2007年08月16日

憎まれ役を買う

憎まれ役とは文字通り「他人から憎まれる」役回りです。他人に憎まれたい人なんぞはそういませんから、また決して心晴れやかな役ではないので、あまりやりたがる人はいないことは明白です。

それでも、この役回りを引き受けてくれる人がそばにいるとそれは大変ありがたいことです。

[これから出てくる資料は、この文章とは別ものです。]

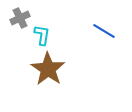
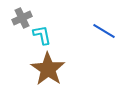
gray cross: moved 2 px right
cyan L-shape: rotated 20 degrees counterclockwise
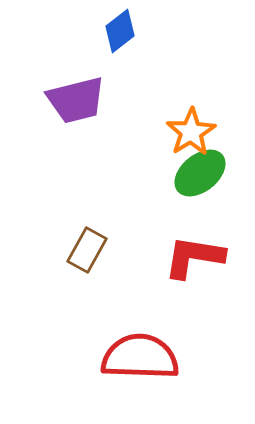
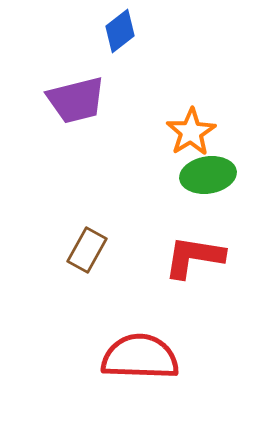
green ellipse: moved 8 px right, 2 px down; rotated 30 degrees clockwise
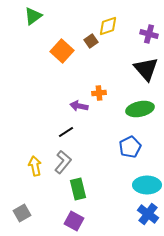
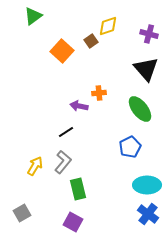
green ellipse: rotated 64 degrees clockwise
yellow arrow: rotated 42 degrees clockwise
purple square: moved 1 px left, 1 px down
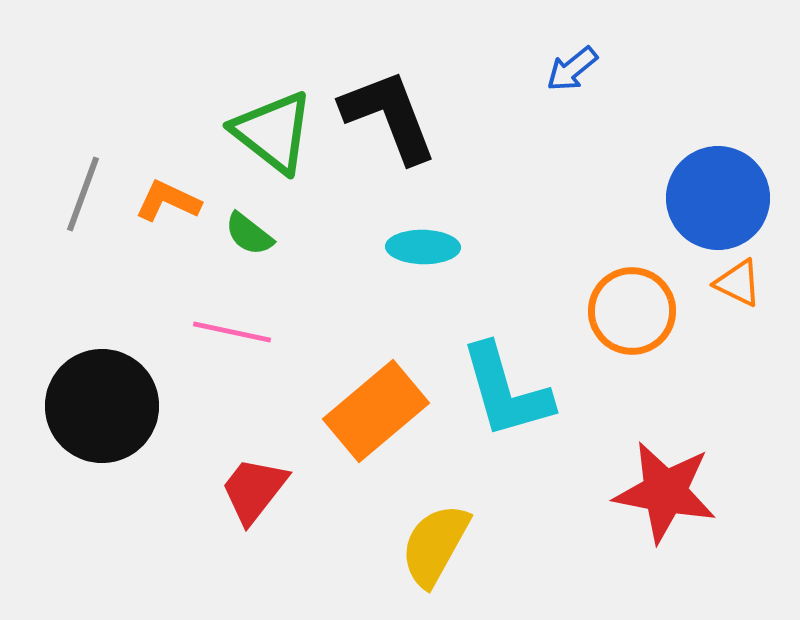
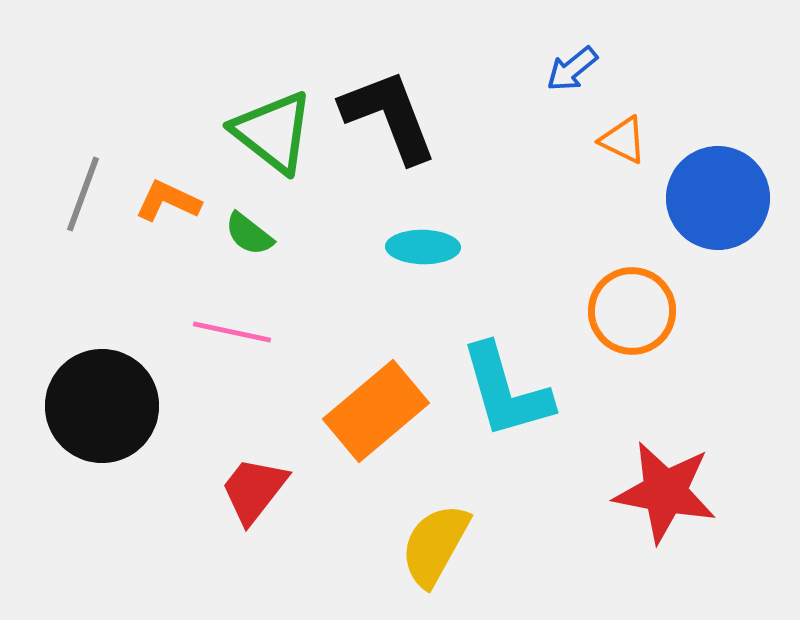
orange triangle: moved 115 px left, 143 px up
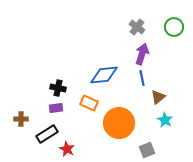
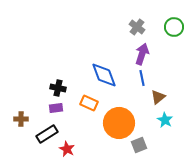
blue diamond: rotated 76 degrees clockwise
gray square: moved 8 px left, 5 px up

ただ他人に憎まれるようなことをすることを勧めているのではもちろんありません。他人のことを本気で思いまたその思っていることに自信をもって責任を負うことができるのであれば、たとえそのときはわかってもらえなかったとしても自分の信じる行動を取り、自ら憎まれ役を買って出るのはいいことだということです。自分の思いを信じ、他人を信じていればこその行動です。覚悟がなくしてはこの役回りは引き受けることはできないのです。

つまり、この役回りを引き受けることが「できる」人がそばにいるのは大変心強いのです。私のそばにはまさにそれができる人たちがいます。その人たちは私の周りの人にも自分の信じるものをしっかりと行動をもって示しますし、私にもきちんと伝えてくれます。

確かにその助言や行動は時にとても厳しいもののように思えます。ですがそこには本気と覚悟がしっかりとこめられています。それを受け止めたときにズシリときますしグサッときます。そしてそれを受け入れることができたとき、その温かさをゆっくりと感じることができるのです。

自分の周りの憎まれ役に感謝できるようになって欲しい。受け止めたときの衝撃あるいは反発が大きければ大きいほど、改めてよく考えて欲しい。その助言や行動はどこから来ているのかを。誰も他人に憎まれたいと思っていないということを。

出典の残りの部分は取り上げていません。